Task brief: For the records below, copy exactly the span that begins at the line containing "en el interior y ciudad de Durazno" and stops after the line containing "5000L Horizontal Ribbon Blender", minus any pictures.

== Material provided

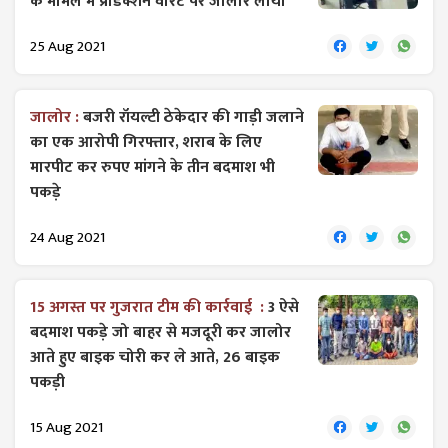
के मामले में प्रोडक्शन वारंट पर जालोर लाया
25 Aug 2021
जालोर :
बजरी रॉयल्टी ठेकेदार की गाड़ी जलाने
का एक आरोपी गिरफ्तार, शराब के लिए
मारपीट कर रुपए मांगने के तीन बदमाश भी
पकड़े
24 Aug 2021
15 अगस्त पर गुजरात टीम की कार्रवाई :
3 ऐसे
बदमाश पकड़े जो बाहर से मजदूरी कर जालोर
आते हुए बाइक चोरी कर ले आते, 26 बाइक
पकड़ी
15 Aug 2021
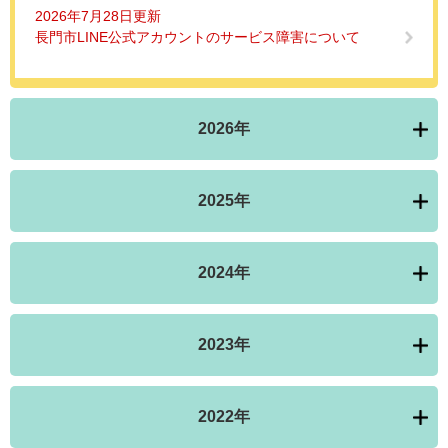
2026年7月28日更新
長門市LINE公式アカウントのサービス障害について
2026年
2025年
2024年
2023年
2022年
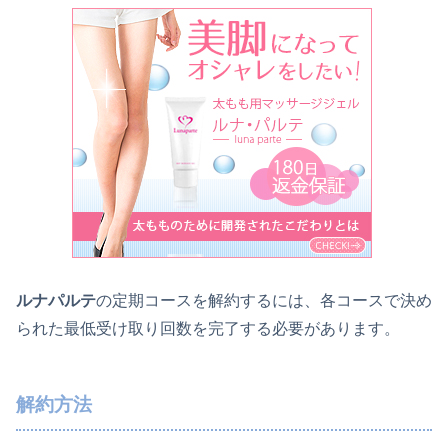
ルナパルテ
の定期コースを解約するには、各コースで決め
られた最低受け取り回数を完了する必要があります。
解約方法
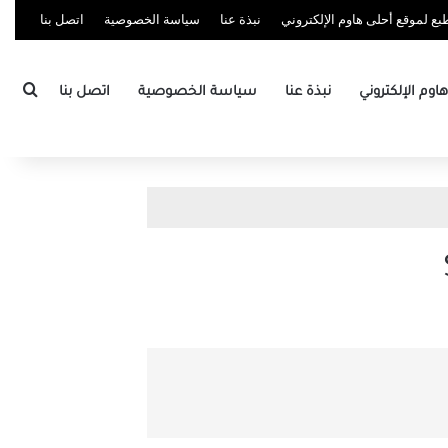
ع لموقع أحلى هاوم الإلكتروني
نبذة عنا
سياسة الخصوصية
اتصل بنا
بحث
وم الإلكتروني
نبذة عنا
سياسة الخصوصية
اتصل بنا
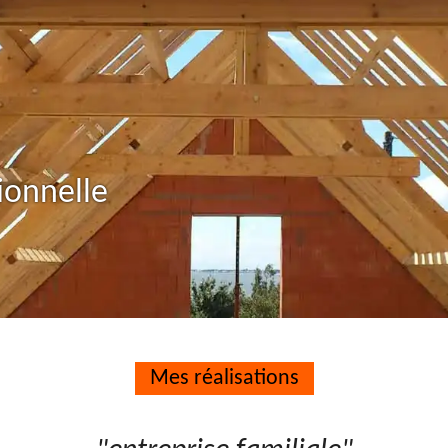
ionnelle
Mes réalisations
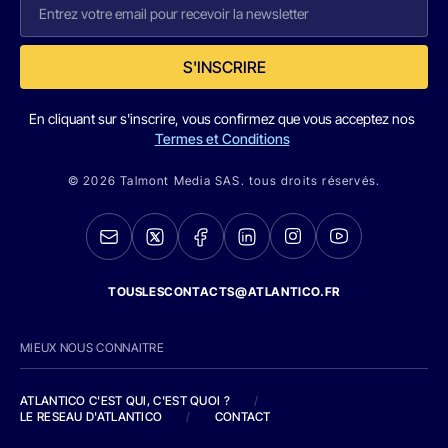
S'INSCRIRE
En cliquant sur s'inscrire, vous confirmez que vous acceptez nos
Termes et Conditions
© 2026 Talmont Media SAS. tous droits réservés.
TOUSLESCONTACTS@ATLANTICO.FR
MIEUX NOUS CONNAITRE
ATLANTICO C'EST QUI, C'EST QUOI ?
/
LE RESEAU D'ATLANTICO
/
CONTACT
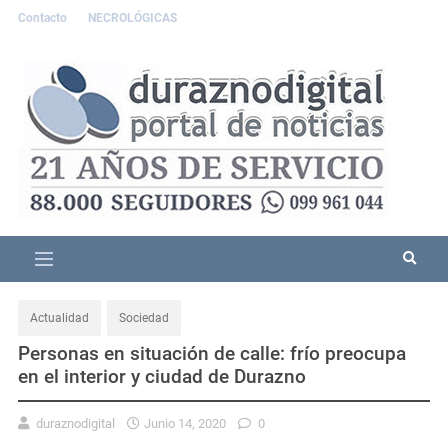
Contacto
NECROLÓGICAS
Actualidad
Sociedad
Personas en situación de calle: frío preocupa
en el interior y ciudad de Durazno
duraznodigital
Junio 14, 2020
0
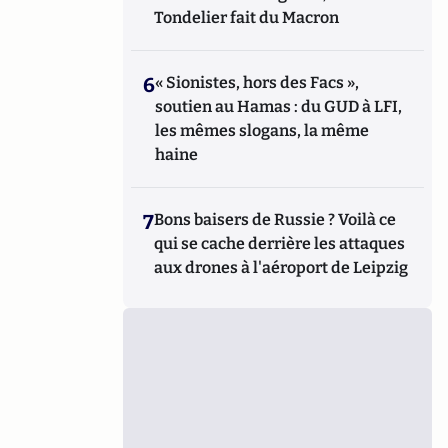
Tondelier fait du Macron
6
« Sionistes, hors des Facs »,
soutien au Hamas : du GUD à LFI,
les mêmes slogans, la même
haine
7
Bons baisers de Russie ? Voilà ce
qui se cache derrière les attaques
aux drones à l'aéroport de Leipzig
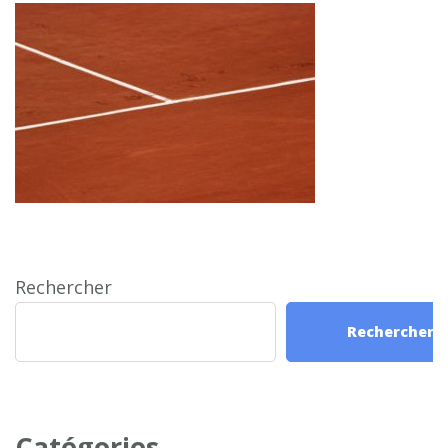
Rechercher
Rechercher
Catégories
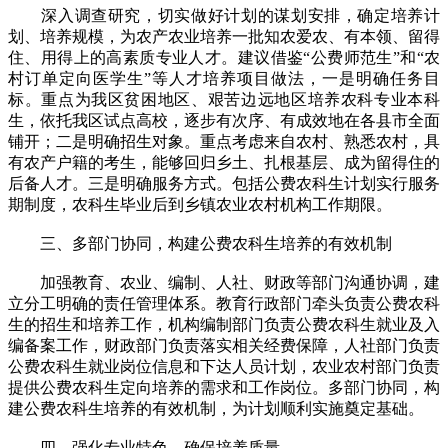
深入调查研究，切实做好计划的谋划安排，确定培养计
划、培养规模，为农产农业培养一批知农爱农、有本领、留得
住、用得上的高素质专业人才。建议借鉴“公费师范生”和“农
村订单定向医学生”等人才培养项目做法，一是明确任务目
标。重点为我区贫困地区、艰苦边远地区培养农科专业本科
生，依托我区试点高校，逐步有次序、有成效地在各县市全面
铺开；二是明确招生对象。重点考虑来自农村、熟悉农村，具
有农产户籍的考生，能够回归乡土、扎根基层、成为留得住的
后备人才。三是明确服务方式。包括公费农科生计划实行服务
期制度，农科生毕业后到乡镇农业农村机构工作期限。
三、多部门协同，构建公费农科生培养的有效机制
加强教育、农业、编制、人社、财政等部门沟通协调，建
立分工明确的责任管理体系。教育行政部门牵头负责公费农科
生的招生和培养工作，机构编制部门负责公费农科生就业及入
编备案工作，财政部门负责落实相关经费保障，人社部门负责
公费农科生就业岗位信息和下达人员计划，农业农村部门负责
提供公费农科生定向培养的需求和工作岗位。多部门协同，构
建公费农科生培养的有效机制，为计划顺利实施奠定基础。
四、强化专业特色，确保培养质量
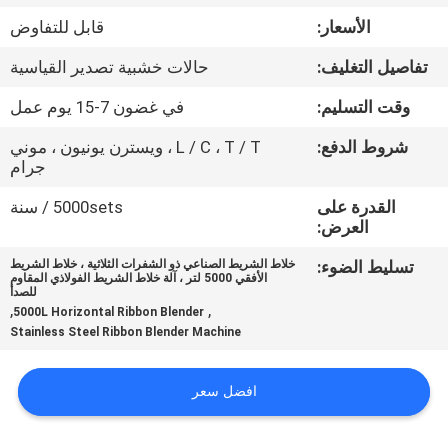
جولة
الأسعار:
قابل للتفاوض
في
تفاصيل التغليف:
حالات خشبية تصدير القياسية
المعمل
وقت التسليم:
في غضون 7-15 يوم عمل
مراقبة
شروط الدفع:
L / C ، T / T ، ويسترن يونيون ، موني
جرام
الجودة
القدرة على
5000sets / سنة
العرض:
اتصل
تسليط الضوء:
خلاط الشريط الصناعي ذو الشفرات الثلاثية ، خلاط الشريط
بنا
الأفقي 5000 لتر ، آلة خلاط الشريط الفولاذي المقاوم
للصدأ
,
,
5000L Horizontal Ribbon Blender
Stainless Steel Ribbon Blender Machine
اطلب
اقتباس
افضل سعر
خريطة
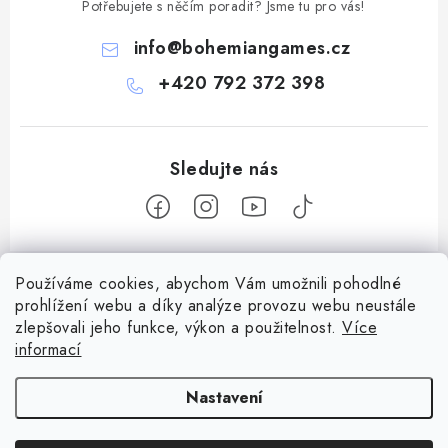
Potřebujete s něčím poradit? Jsme tu pro vás!
info
@
bohemiangames.cz
+420 792 372 398
Z
Používáme cookies, abychom Vám umožnili pohodlné
á
prohlížení webu a díky analýze provozu webu neustále
Informace pro vás
p
zlepšovali jeho funkce, výkon a použitelnost.
Více
a
informací
Obchodní podmínky
Facebook
t
Doprava a platba
Nastavení
í
Podmínky ochrany osobních údajů
Copyright 2026
Bohemian games
. Všechna práva vyhrazena.
Upravit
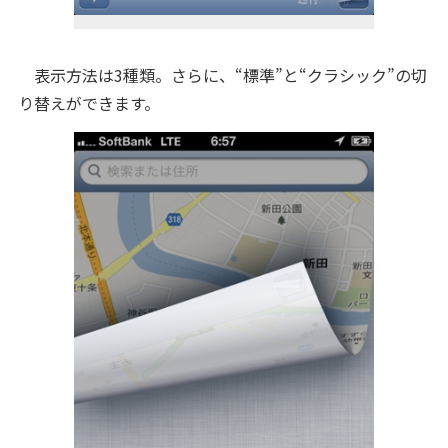
表示方法は3種類。さらに、“標準”と“クラシック”の切
り替えができます。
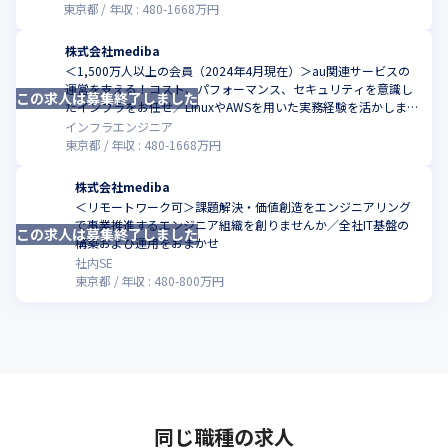
東京都
年収 :
480
-
1668
万円
株式会社mediba
＜1,500万人以上の会員（2024年4月現在）＞au関連サービスの
運営を支える！コスト、パフォーマンス、セキュリティを意識し
この求人は募集終了しました
こ
たインフラをお任せ／LinuxやAWSを用いた実務経験を活かしませ
んか
インフラエンジニア
東京都
年収 :
480
-
1668
万円
株式会社mediba
＜リモートワーク可＞課題解決・価値創造をエンジニアリング
で事業推進するエンジニア組織を創りませんか／全社IT基盤の
この求人は募集終了しました
こ
構築および運用をおまかせ
社内SE
東京都
年収 :
480
-
800
万円
同じ職種の求人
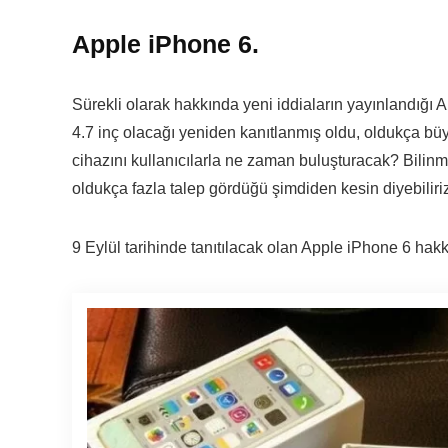
Apple iPhone 6.
Sürekli olarak hakkında yeni iddiaların yayınlandığı 
4.7 inç olacağı yeniden kanıtlanmış oldu, oldukça bü
cihazını kullanıcılarla ne zaman buluşturacak? Bilinm
oldukça fazla talep gördüğü şimdiden kesin diyebiliri
9 Eylül tarihinde tanıtılacak olan Apple iPhone 6 ha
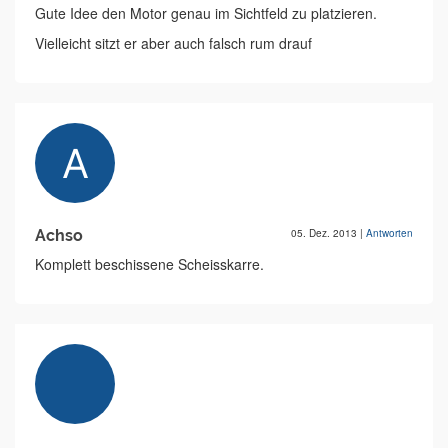
Gute Idee den Motor genau im Sichtfeld zu platzieren.
Vielleicht sitzt er aber auch falsch rum drauf
Achso
05. Dez. 2013
|
Antworten
Komplett beschissene Scheisskarre.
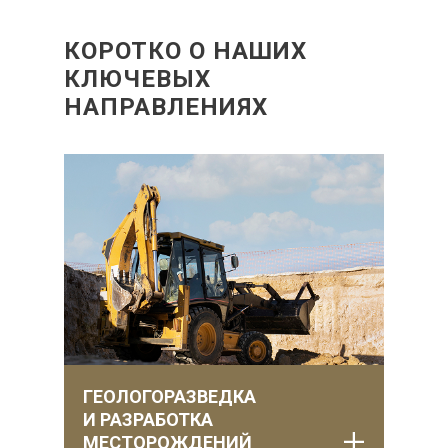
КОРОТКО О НАШИХ
КЛЮЧЕВЫХ
НАПРАВЛЕНИЯХ
ГЕОЛОГОРАЗВЕДКА
И РАЗРАБОТКА
МЕСТОРОЖДЕНИЙ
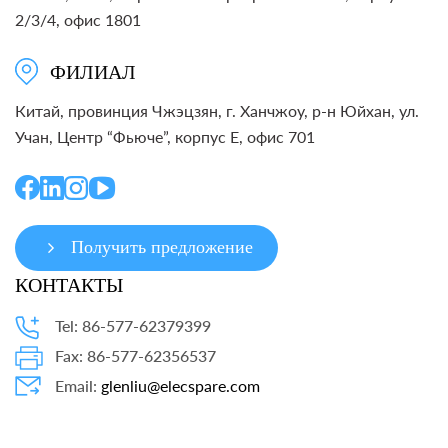
2/3/4, офис 1801
ФИЛИАЛ
Китай, провинция Чжэцзян, г. Ханчжоу, р-н Юйхан, ул.
Учан, Центр “Фьюче”, корпус E, офис 701
Получить предложение
КОНТАКТЫ
Tel: 86-577-62379399
Fax: 86-577-62356537
Email:
glenliu@elecspare.com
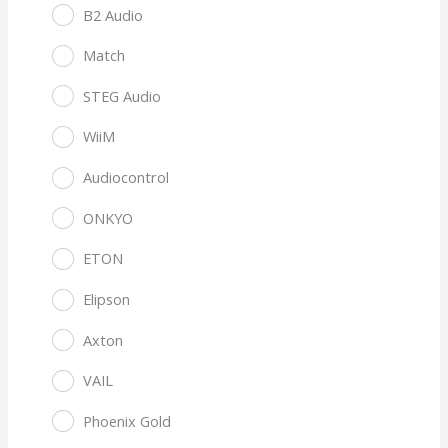
B2 Audio
Match
STEG Audio
WiiM
Audiocontrol
ONKYO
ETON
Elipson
Axton
VAIL
Phoenix Gold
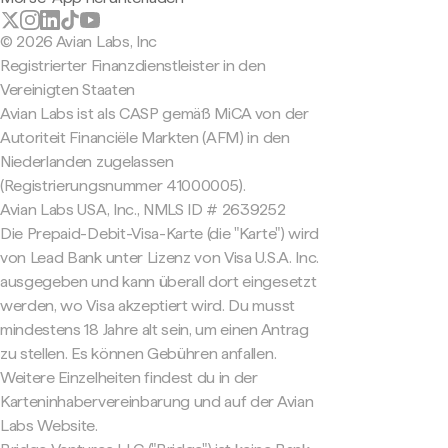
© 2026 Avian Labs, Inc
Registrierter Finanzdienstleister in den
Vereinigten Staaten
Avian Labs ist als CASP gemäß MiCA von der
Autoriteit Financiële Markten (AFM) in den
Niederlanden zugelassen
(Registrierungsnummer 41000005).
Avian Labs USA, Inc., NMLS ID # 2639252
Die Prepaid-Debit-Visa-Karte (die "Karte") wird
von Lead Bank unter Lizenz von Visa U.S.A. Inc.
ausgegeben und kann überall dort eingesetzt
werden, wo Visa akzeptiert wird. Du musst
mindestens 18 Jahre alt sein, um einen Antrag
zu stellen. Es können Gebühren anfallen.
Weitere Einzelheiten findest du in der
Karteninhabervereinbarung und auf der Avian
Labs Website.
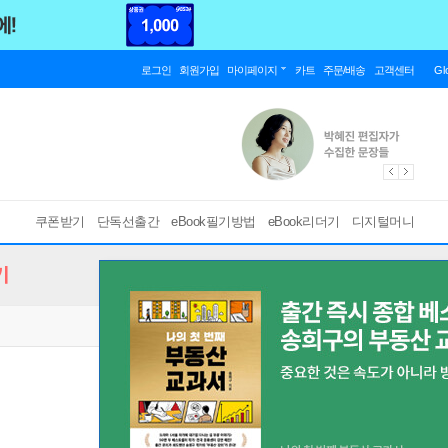
로그인
회원가입
마이페이지
카트
주문/배송
고객센터
Gl
쿠폰받기
단독선출간
eBook필기방법
eBook리더기
디지털머니
기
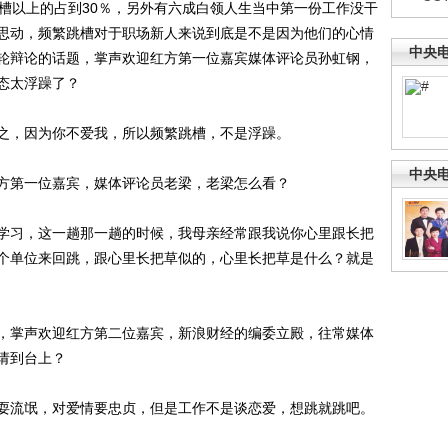
次槽以上的占到30％，另外有六成白领人生当中第一份工作没干
思动，频繁跳槽对于职场新人来说到底是不是因为他们的心情
中央
轮辩论的话题，掌声欢迎红方第一位嘉宾媒体评论员孙虹钢，
态太浮躁了？
，因为你不爱我，所以频繁跳槽，不是浮躁。
中央
第一位嘉宾，媒体评论员老梁，老梁怎么看？
习，这一趟那一趟的时候，我母亲经常跟我说你心里跟长把
个单位来回跳，跟心里长把草似的，心里长把草是什么？就是
掌声欢迎红方第二位嘉宾，新浪财经的编委立殿，往常媒体
请到台上？
流氓，对爱情要忠贞，但是工作不是谈恋爱，想跳就跳吧。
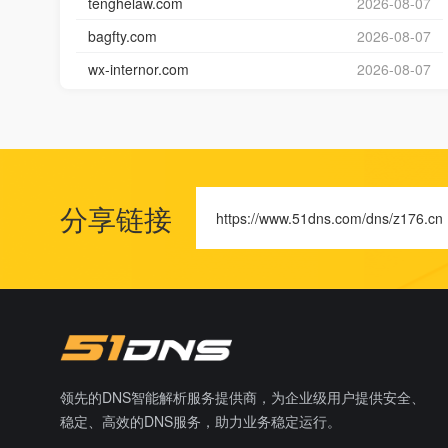
tenghelaw.com
2026-08-07
bagfty.com
2026-08-07
wx-internor.com
2026-08-07
分享链接
https://www.51dns.com/dns/z176.cn
领先的DNS智能解析服务提供商，为企业级用户提供安全、
稳定、高效的DNS服务，助力业务稳定运行。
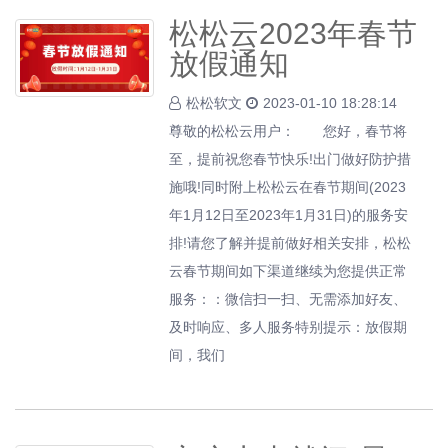
松松云2023年春节
放假通知
松松软文
2023-01-10 18:28:14
尊敬的松松云用户： 您好，春节将
至，提前祝您春节快乐!出门做好防护措
施哦!同时附上松松云在春节期间(2023
年1月12日至2023年1月31日)的服务安
排!请您了解并提前做好相关安排，松松
云春节期间如下渠道继续为您提供正常
服务：：微信扫一扫、无需添加好友、
及时响应、多人服务特别提示：放假期
间，我们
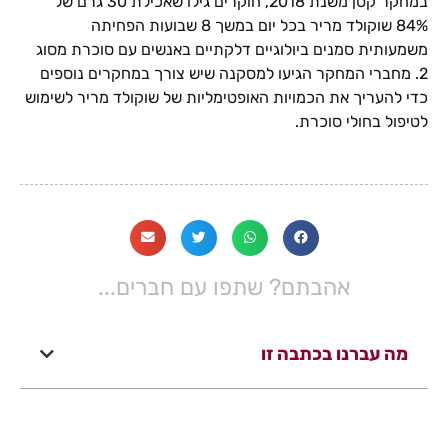
במחקר קטן משנת 2018, חוקרים גילו שאכילת 30 גרם של
84% שוקולד מריר בכל יום במשך 8 שבועות הפחיתה
משמעותית סמנים ביולוגיים דלקתיים באנשים עם סוכרת מסוג
2. מחברי המחקר הגיעו למסקנה שיש צורך במחקרים נוספים
כדי להעריך את הכמויות האופטימליות של שוקולד מריר לשימוש
לטיפול בחולי סוכרת.
אהבתם? שתפו עם חברים...
מה עברנו בכתבה זו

====

Solution for this exercise:
en el interior y ciudad de Durazno
duraznodigital
Junio 14, 2020
0
Tondelier fait du Macron
6
« Sionistes, hors des Facs »,
soutien au Hamas : du GUD à LFI,
les mêmes slogans, la même
haine
7
Bons baisers de Russie ? Voilà ce
qui se cache derrière les attaques
aux drones à l'aéroport de Leipzig
Rechercher
Rechercher
Catégories
深入调查研究，切实做好计划的谋划安排，确定培养计
划、培养规模，为农产农业培养一批知农爱农、有本领、留得
住、用得上的高素质专业人才。建议借鉴“公费师范生”和“农
村订单定向医学生”等人才培养项目做法，一是明确任务目
标。重点为我区贫困地区、艰苦边远地区培养农科专业本科
生，依托我区试点高校，逐步有次序、有成效地在各县市全面
铺开；二是明确招生对象。重点考虑来自农村、熟悉农村，具
有农产户籍的考生，能够回归乡土、扎根基层、成为留得住的
后备人才。三是明确服务方式。包括公费农科生计划实行服务
期制度，农科生毕业后到乡镇农业农村机构工作期限。
三、多部门协同，构建公费农科生培养的有效机制
加强教育、农业、编制、人社、财政等部门沟通协调，建
立分工明确的责任管理体系。教育行政部门牵头负责公费农科
生的招生和培养工作，机构编制部门负责公费农科生就业及入
编备案工作，财政部门负责落实相关经费保障，人社部门负责
公费农科生就业岗位信息和下达人员计划，农业农村部门负责
提供公费农科生定向培养的需求和工作岗位。多部门协同，构
建公费农科生培养的有效机制，为计划顺利实施奠定基础。
四、强化专业特色，确保培养质量
جولة
الأسعار:
قابل للتفاوض
في
تفاصيل التغليف:
حالات خشبية تصدير القياسية
المعمل
وقت التسليم:
في غضون 7-15 يوم عمل
مراقبة
شروط الدفع:
L / C ، T / T ، ويسترن يونيون ، موني
جرام
الجودة
القدرة على
5000sets / سنة
العرض:
اتصل
تسليط الضوء:
خلاط الشريط الصناعي ذو الشفرات الثلاثية ، خلاط الشريط
بنا
الأفقي 5000 لتر ، آلة خلاط الشريط الفولاذي المقاوم
للصدأ
,
,
5000L Horizontal Ribbon Blender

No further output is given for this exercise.